Auf dieses Verbot bezieht sich auch Bürgermeister Ingo Mehner und stellt fest: „Eine Einschätzung, ob und inwieweit dieses Verbot im Anschluss aufgehoben wird, ist zum jetzigen Zeitpunkt schlicht nicht möglich.“ Entscheidend werde sein, welcher rechtliche Rahmen vom Freistaat Bayern ab November gesetzt wird. Aktuell bereitet sich die Stadt auf unterschiedliche Szenarien vor. Man denke zum Beispiel über Hygiene- und Schutzkonzepte für Leonhardifahrt und Christkindlmarkt nach.

Bei manchen herrscht Skepsis 

Beim Tölzer Leonhardilader Ludwig Bauer herrscht derweil eher Skepsis vor. „Wenn man sieht, wie jetzt die Infektionszahlen wieder steigen, da bin ich eher pessimistisch.“ Es kämen bei der Wallfahrt einfach zu viele Menschen auf engem Raum zusammen. Auch die Rosserer, die er kenne, würden eher davon ausgehen, dass heuer keine Wallfahrt stattfindet. Immer wieder wird auch über eine abgespeckte Version der Wallfahrt gesprochen. „Das kann ich mir nicht vorstellen“, sagt Bauer. Tatsächlich wird die Zeit langsam knapp. Normalerweise tritt der Leonhardiausschuss ungefähr im Juli erstmals zusammen, um die Organisation der Fahrt zu besprechen. Ab September werden die Fahrer geladen. „Da schaut aber heuer noch gar nichts her“, sagt der frühere 3. Bürgermeister.

Gemeinsame Standards für Christkindlmärkte

Und wie schaut es aus beim Nachbarn Benediktbeuern, wo die zweite große Leonhardifahrt im Landkreissüden stattfindet? Man habe noch nicht getagt in der Sache. Aber für ihn persönlich „schaut es stark nach Absage aus“, sagt der Beurer Bürgermeister Toni Ortlieb. „Leider.“ Wenn die Staatsregierung nach dem 31. Oktober Grünes Licht gäbe, wären Bad Tölz und Benediktbeuern die ersten überregionalen Großveranstaltungen und stünden im Brennpunkt. Die Fuhrleute und Teilnehmer ließen sich wohl noch als Gruppe handeln. Die Zuschauer aber kämen von überall her. Das sei kaum zu kontrollieren.

Zurück nach Bad Tölz, wo Kurdirektorin Brita Hohenreiter die Sorgenfalten auf der Stirn ihres Chefs Ingo Mehner nachvollziehen kann. Die Leute lechzten nach der langen Corona-Auszeit nach Normalität und dem Besuch attraktiver Veranstaltungen. Hotellerie und Gastronomie seien nach der schweren Zeit auf die Einnahmen solcher touristischer Höhepunkte angewiesen. Hohenreiter ist aber Realistin genug, um die Situation einzuschätzen.

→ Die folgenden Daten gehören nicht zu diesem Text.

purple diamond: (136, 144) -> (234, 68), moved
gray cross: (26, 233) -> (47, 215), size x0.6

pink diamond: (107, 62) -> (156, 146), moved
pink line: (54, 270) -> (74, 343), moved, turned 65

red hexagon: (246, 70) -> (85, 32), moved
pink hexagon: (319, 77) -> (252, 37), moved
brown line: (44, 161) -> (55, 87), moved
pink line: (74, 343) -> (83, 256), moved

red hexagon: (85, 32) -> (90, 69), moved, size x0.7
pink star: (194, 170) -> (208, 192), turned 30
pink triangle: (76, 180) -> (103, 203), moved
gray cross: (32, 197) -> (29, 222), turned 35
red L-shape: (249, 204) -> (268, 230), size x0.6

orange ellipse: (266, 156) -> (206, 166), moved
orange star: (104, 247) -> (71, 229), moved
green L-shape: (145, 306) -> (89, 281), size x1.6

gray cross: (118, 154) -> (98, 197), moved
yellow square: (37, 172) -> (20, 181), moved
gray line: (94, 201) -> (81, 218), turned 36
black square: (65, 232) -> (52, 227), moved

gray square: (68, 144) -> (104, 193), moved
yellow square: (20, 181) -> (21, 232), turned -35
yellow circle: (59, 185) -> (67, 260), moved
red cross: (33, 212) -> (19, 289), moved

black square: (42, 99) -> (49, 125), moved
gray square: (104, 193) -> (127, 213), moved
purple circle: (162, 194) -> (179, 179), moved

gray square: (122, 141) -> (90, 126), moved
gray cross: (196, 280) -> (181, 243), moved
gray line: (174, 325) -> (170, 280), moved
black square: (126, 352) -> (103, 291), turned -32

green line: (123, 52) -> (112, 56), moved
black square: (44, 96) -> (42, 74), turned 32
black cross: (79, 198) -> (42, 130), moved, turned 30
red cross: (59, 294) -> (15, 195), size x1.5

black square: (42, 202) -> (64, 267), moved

Vorbereiten auf unterschiedliche Szenarien

Und sie ist, was die Durchführung der Leonhardifahrt betrifft, skeptischer als beim Tölzer Christkindlmarkt. Den könne man auch in abgespeckter Form und mit beschränkter Hüttenzahl durchführen und so den Besucherstrom bewusst reduzieren. Gut findet die Tölzer Tourismusexpertin einen Vorstoß der Wirtschaftsförderung im Landratsamt. Bei einem Gespräch mit Andreas Roß sei es um ein Treffen etwa Mitte September für die Verantwortlichen der Gemeinden gegangen, in denen ein Christkindlmarkt stattfindet. Dabei soll vor dem Hintergrund der aktuellen Rechtslage über eine gemeinsame Linie und Standards bei Regeln und Vorbeugungsmaßnahmen gesprochen werden. Nicht dabei ist Kochel. Dort wurde der Adventsmarkt am Freitag abgesagt.